┌─ PROVIDED MATERIAL

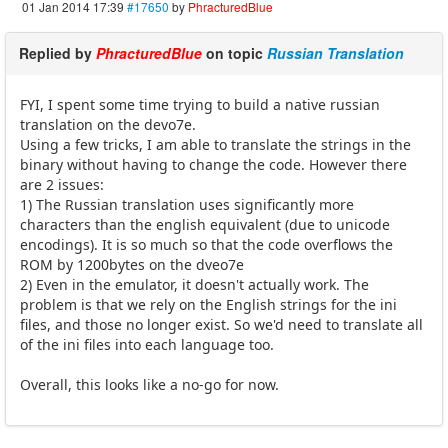
01 Jan 2014 17:39
#17650
by
PhracturedBlue
Replied by
PhracturedBlue
on topic
Russian Translation
FYI, I spent some time trying to build a native russian
translation on the devo7e.
Using a few tricks, I am able to translate the strings in the
binary without having to change the code. However there
are 2 issues:
1) The Russian translation uses significantly more
characters than the english equivalent (due to unicode
encodings). It is so much so that the code overflows the
ROM by 1200bytes on the dveo7e
2) Even in the emulator, it doesn't actually work. The
problem is that we rely on the English strings for the ini
files, and those no longer exist. So we'd need to translate all
of the ini files into each language too.
Overall, this looks like a no-go for now.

└─

## WORK ORDER
Find all the lines with "that" in the data and copy them.

## FINISHED TASK
encodings). It is so much so that the code overflows the
problem is that we rely on the English strings for the ini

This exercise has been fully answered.